DEATH OF PRESIDENT WARE.

Edmund A. Ware was born in North Wrentham, now Norfolk, Mass., Dec. 22, 1837, and died suddenly of heart disease in Atlanta, Ga., Sept. 25, 1885. He passed the early years of his life under conditions which made him acquainted with hardships, and fitted him to have warm sympathy for those who struggled against obstacles and trials.

He was graduated from Yale College in 1863. During his college course his attention was often turned to the field for Christian work, then being opened in the South by the steady advance of our armies, and his sympathies were strongly enlisted for a race just coming out of the prison house of bondage, and he was ambitious to have a part in laying the foundations of a new and better society in the regions desolated by war.

He was appointed an officer of the Freedman's Bureau in 1867, with charge of the schools opened under its auspices in the State of Georgia, which position he held for three years, until the closing of that branch of the work of the government.

His great work, however, was in connection with Atlanta University, an institution for higher education, whose foundation he was active in securing, and over whose interests he presided until the day of his death. He labored for its welfare and that of the people in whose interests it was established with rare devotion, and rejoiced in its steady growth and prosperity with special personal gratification.

Owing to some peculiar circumstances the institution early secured the favorable attention of the State authorities, and an annual appropriation from the State treasury. In the endeavors to secure and confirm this grant he was conspicuously and honorably active, and during the many years of its continuance his relations to the officers of the State with whom he has thus been brought into contact have been exceptionally pleasant, and in some cases cordial.

During the last year of his life he took great interest in the successful opening of an industrial department in the institution, and for the last few weeks his great anxiety had been to secure the furnishing of a large new building whose erection he had personally overlooked. He had returned to Atlanta in advance of his family to make preparations for the school year soon to open, had completed most of his plans, and seemed in unusual good health and spirits. Soon after dinner on Friday, Sept. 25, feeling dizzy while in his own house, where he was alone, he sought the open air and walked toward the house of Professor Bumstead, but becoming alarmed by increasing faintness he made loud calls, which were promptly responded to by Mr. and Mrs. Bumstead; but in spite of all remedies and efforts he speedily passed away to enter upon his well-earned rest and his glorious reward.
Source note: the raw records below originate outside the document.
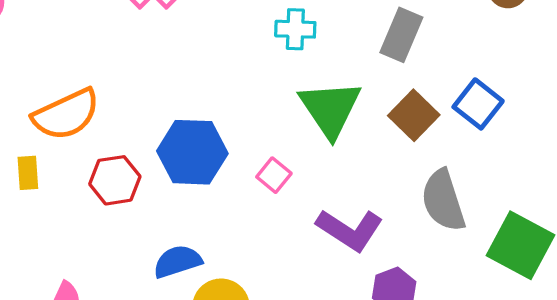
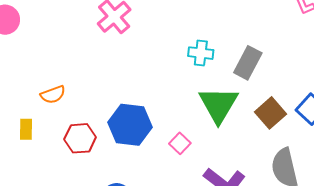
gray rectangle: (401, 35) -> (248, 63), moved
orange semicircle: (66, 114) -> (53, 95), size x0.6

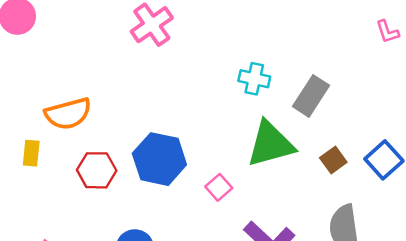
orange semicircle: (53, 95) -> (68, 114), size x1.5
green triangle: (219, 105) -> (270, 144), turned 39
brown square: (270, 113) -> (333, 160), size x0.7

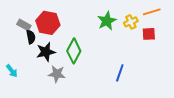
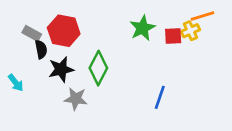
yellow cross: (131, 22) -> (190, 31), moved
red square: (149, 34) -> (173, 36), moved
cyan arrow: (12, 71) -> (16, 83), moved

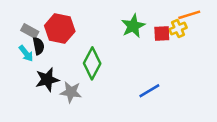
black star: (61, 69) -> (47, 80), moved
cyan arrow: (16, 83) -> (26, 53), moved
blue line: (160, 97) -> (149, 91), turned 40

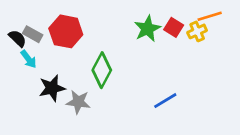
red square: (162, 33) -> (174, 27), moved, turned 35
black semicircle: (38, 46) -> (17, 38), moved, turned -35

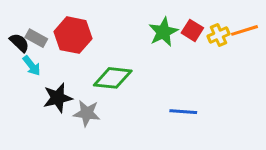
orange line: (210, 16) -> (244, 30), moved
green diamond: (102, 70) -> (113, 78), turned 68
blue line: (165, 101) -> (183, 112), turned 35

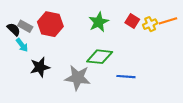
green star: (163, 32) -> (99, 22), moved
green diamond: (113, 78) -> (100, 57), moved
gray star: (87, 113) -> (78, 78), moved, size x1.4

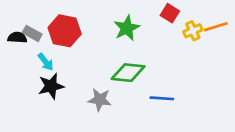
red square: (132, 21) -> (170, 13), moved
black semicircle: (14, 29) -> (17, 38), turned -40
cyan arrow: (22, 45) -> (46, 62), moved
gray star: (78, 78) -> (100, 100), size x0.7

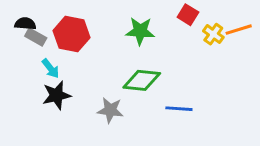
green star: (127, 28) -> (140, 31), turned 30
yellow cross: (193, 31) -> (213, 34), turned -30
black semicircle: (17, 38) -> (25, 24), moved

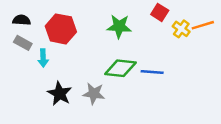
gray rectangle: (36, 37) -> (23, 43), moved
cyan arrow: (51, 68) -> (43, 58), turned 36
black star: (57, 95) -> (60, 94), moved, turned -30
blue line: (179, 109) -> (152, 72), moved

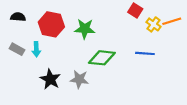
green star: (119, 26) -> (85, 29), moved
gray rectangle: (23, 43) -> (17, 49), moved
blue line: (152, 72) -> (145, 53), moved

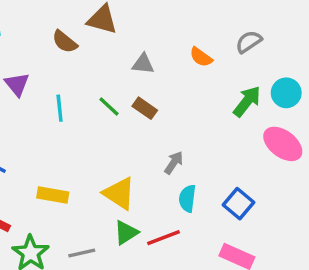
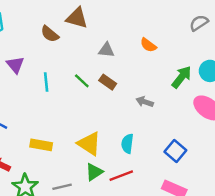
gray semicircle: (249, 42) -> (199, 23), moved
gray arrow: (174, 163) -> (145, 102), moved, turned -105
cyan semicircle: (187, 198) -> (127, 144), moved

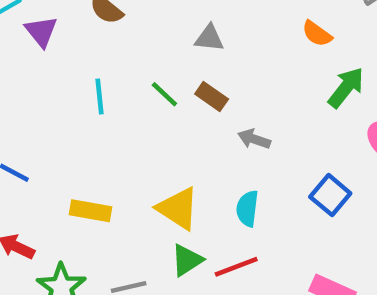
orange semicircle: (148, 45) -> (317, 34), moved
purple triangle: (15, 65) -> (41, 31), moved
gray arrow: (145, 102) -> (254, 139), moved
blue square: (175, 151) -> (330, 195), moved

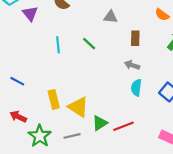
brown rectangle: (212, 96) -> (135, 38), moved, turned 56
yellow triangle: (178, 209) -> (78, 107), moved
cyan semicircle: (247, 209) -> (136, 88), moved
yellow rectangle: (91, 211) -> (54, 99), turned 66

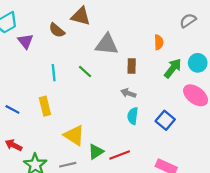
orange semicircle: (162, 15) -> (159, 42), turned -128
gray triangle: (111, 17) -> (107, 44), size x1.6
yellow rectangle: (54, 99) -> (45, 106), moved

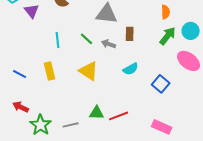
orange semicircle: (159, 42) -> (166, 12), moved
gray arrow: (128, 93) -> (109, 44), moved
cyan semicircle: (133, 116) -> (131, 69), moved, turned -126
yellow triangle: (74, 135) -> (89, 71), moved
green triangle: (96, 152) -> (97, 113), turned 35

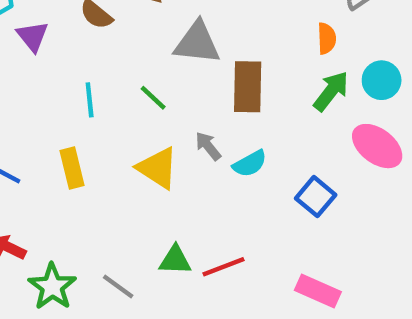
brown rectangle: (130, 34) -> (248, 87), size x1.6
gray arrow: (109, 44) -> (208, 146), moved, turned 32
gray line: (71, 125) -> (118, 287), turned 49

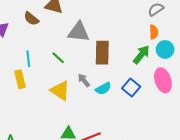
orange semicircle: (327, 38) -> (154, 32), moved
pink ellipse: (377, 146) -> (163, 80), turned 35
yellow rectangle: (72, 168) -> (20, 79), moved
blue square: (316, 197) -> (131, 88), moved

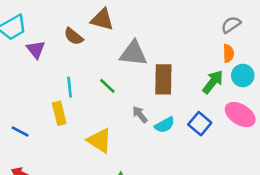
pink ellipse: (163, 80) -> (240, 115), turned -40
yellow triangle: (60, 91) -> (100, 141), moved

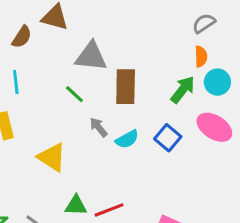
brown semicircle: (74, 36) -> (22, 37), turned -96
green line: (107, 86) -> (74, 94), moved
cyan line: (70, 87) -> (16, 82), moved

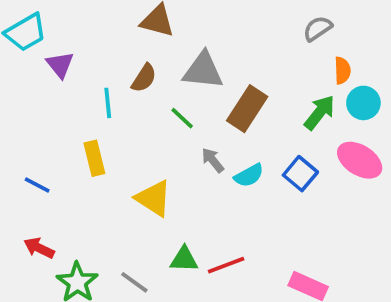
gray semicircle: (204, 23) -> (318, 29), moved
brown semicircle: (22, 37) -> (144, 78), moved
brown rectangle: (126, 87) -> (247, 109), turned 32

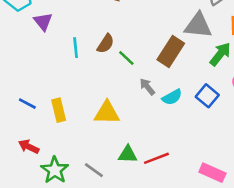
gray triangle: (203, 70) -> (198, 25), moved
brown semicircle: (144, 78) -> (106, 44), moved
yellow rectangle: (94, 158) -> (59, 110), moved
yellow triangle: (154, 198) -> (107, 113), turned -32

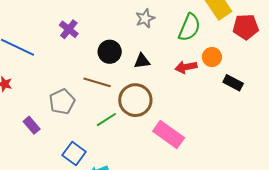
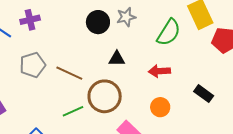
purple cross: (69, 29) -> (30, 20), moved, turned 30
black circle: (110, 52) -> (98, 22), moved
orange circle: (212, 57) -> (160, 107), moved
gray pentagon: (62, 102) -> (33, 65), moved

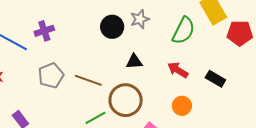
red arrow: (159, 71) -> (178, 70), turned 40
black rectangle: (204, 94) -> (215, 79), moved

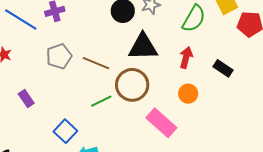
black triangle: (134, 62) -> (143, 47), size x1.8
red arrow: (178, 70) -> (186, 58), turned 70

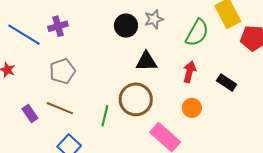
black triangle: (143, 47) -> (146, 61), size x0.7
brown line: (96, 63) -> (60, 108), moved
green line: (101, 101) -> (105, 116), turned -50

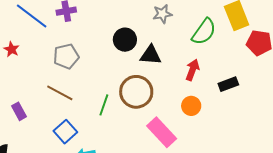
black circle: (126, 26) -> (125, 40), moved
black rectangle: (227, 82) -> (228, 84), turned -60
purple rectangle: (30, 114) -> (19, 111), moved

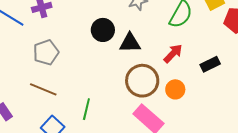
red arrow: (192, 70) -> (173, 53), turned 30
brown circle: (136, 92) -> (142, 81), moved
green line: (104, 105) -> (86, 109), moved

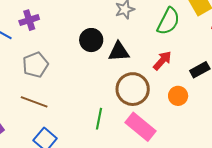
orange circle: (175, 89) -> (178, 96), moved
green line: (86, 109) -> (99, 119), moved

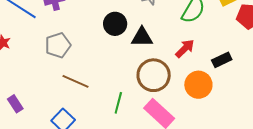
orange circle: (178, 96) -> (198, 85), size x1.4
brown line: (34, 102) -> (75, 81), moved

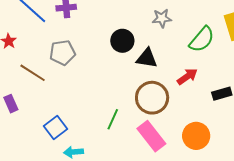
brown line: (75, 81) -> (33, 73), moved
orange circle: (198, 85) -> (196, 136), moved

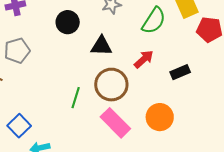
black circle: (122, 41) -> (68, 22), moved
green line: (113, 119) -> (76, 98), moved

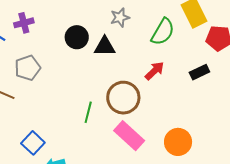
black triangle: (101, 46) -> (105, 46), moved
black rectangle: (180, 72) -> (199, 72), moved
orange circle: (160, 117) -> (178, 142), moved

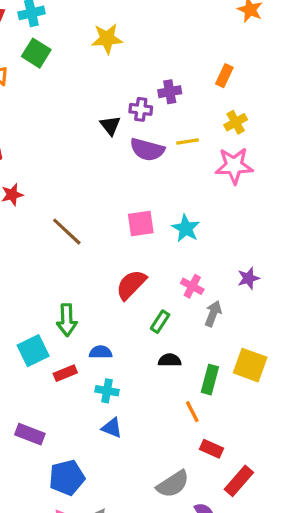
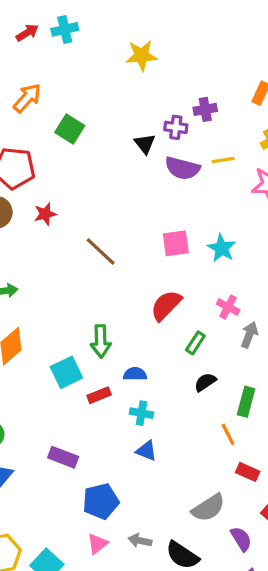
green square: (36, 53) -> (70, 129), moved
black semicircle: (170, 360) -> (205, 382), turned -35

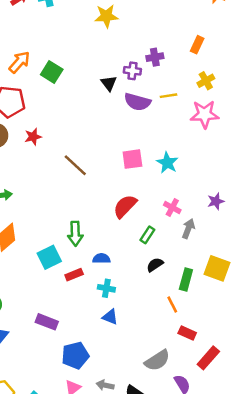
orange arrow: (27, 98) -> (19, 62), moved

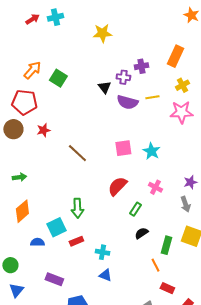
orange rectangle: (197, 45) -> (175, 56), size x1.5
gray arrow: (188, 229) -> (185, 204), moved, turned 140
blue semicircle: (101, 258) -> (37, 242), moved

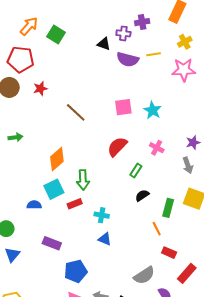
black triangle: (104, 87) -> (104, 44), turned -32
green arrow: (77, 208) -> (83, 180), moved
orange diamond: (22, 211) -> (57, 159), moved

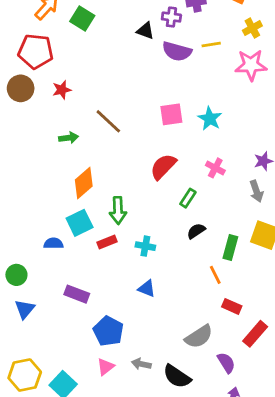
green arrow: (15, 137) -> (69, 138), moved
cyan cross: (102, 215) -> (145, 246), moved
blue pentagon: (76, 271) -> (108, 331), turned -30

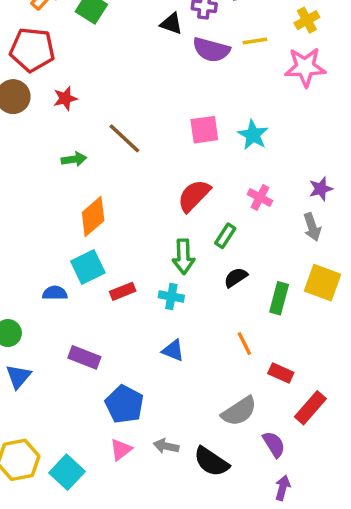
green arrow: (118, 210) -> (183, 257), moved
orange line: (215, 275) -> (244, 343), moved

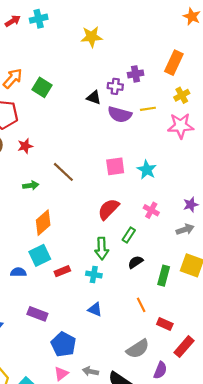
gray arrow: (312, 227) -> (185, 229), turned -90
purple semicircle: (274, 444) -> (160, 370), turned 54

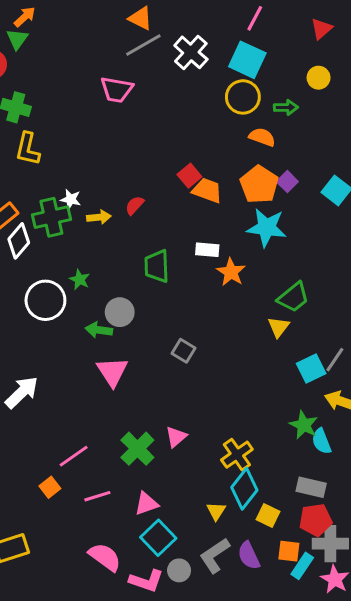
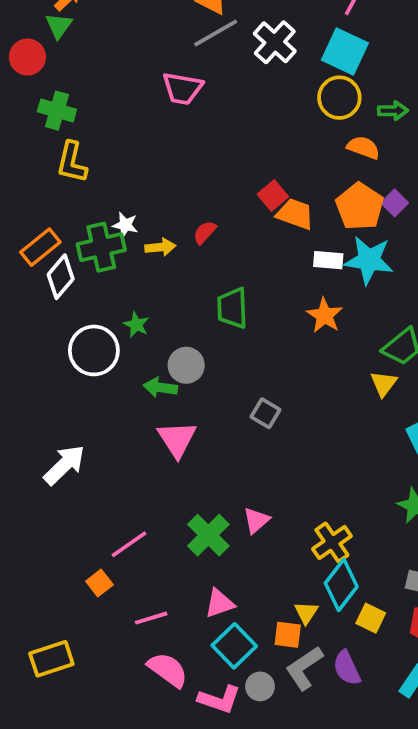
white rectangle: (207, 250) -> (328, 260), moved
pink line: (97, 496) -> (151, 618), moved
orange square: (289, 551) -> (288, 635), moved

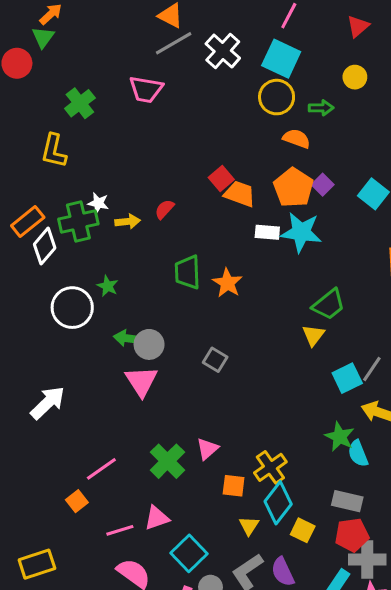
green cross: (57, 111) -> (80, 103), moved, turned 36
orange star: (325, 315) -> (227, 283), moved
gray circle: (186, 365) -> (149, 344), moved
pink triangle: (219, 603) -> (157, 518), moved
orange square: (288, 635) -> (234, 486), moved

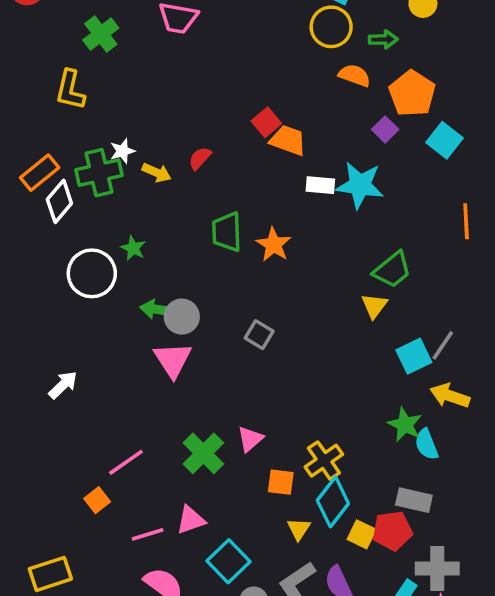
orange pentagon: (293, 188) -> (412, 93), moved
white star: (98, 203) -> (122, 151), turned -30
yellow arrow: (128, 221) -> (157, 173), turned 30
white arrow: (48, 403) -> (63, 385), size x0.7
red pentagon: (352, 535) -> (392, 531), moved

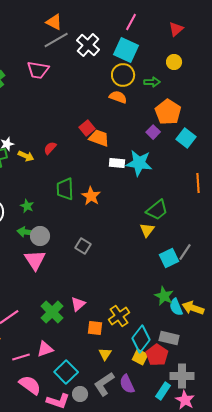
orange semicircle: (355, 75) -> (118, 97), moved
green star: (133, 248) -> (27, 206), moved
yellow arrow: (450, 396) -> (193, 308), moved
cyan diamond: (333, 502) -> (141, 339), moved
red pentagon: (392, 531) -> (157, 355), turned -30

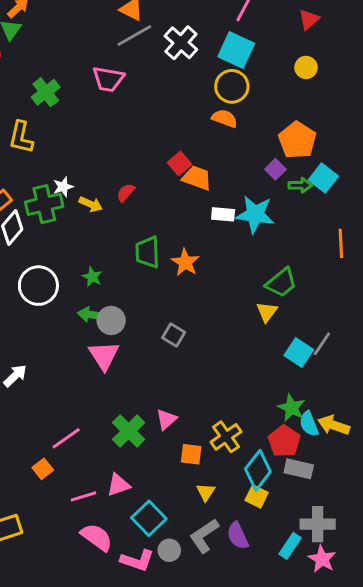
green arrow: (152, 82) -> (300, 185), moved
cyan square: (169, 258) -> (299, 352), turned -30
red pentagon: (157, 355) -> (284, 441), moved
The crushing effects of this sudden blow upon his household, upon his associates and the people who loved and revered him, cannot be described. At his funeral services all classes of the community were largely represented, and sympathy for the bereaved was profound. The grief of former pupils was touching, and was like that of children bereft of a father.

So passed away in the maturity of his powers and the midst of his usefulness, one of the earliest and most efficient of that great company who have toiled since the war in this broad and needy field. His departure seems like a translation; being taken suddenly without the pains and anxieties of wasting sickness, in the full tide of his greatest success, before any impairment of vigor or any calamity had overtaken the work he loved so well. He was a man of great power over other men, especially over young people, who were caught up by his enthusiasm, and borne along sometimes to the attainment of surprising results. He was well fitted to be a leader in the sphere he chose for himself, and made his mark upon his generation, and had a large and honorable share in securing the results already achieved, which are to bless the State and nation with increasing power.

A good man has fallen, and a great gap is made in the ranks of laborers at the front; but the Lord who loves his own cause better than we do will see that it suffers no loss. As the Lord has taken care that his servant rests from his labors, it is ours to see that they follow Him.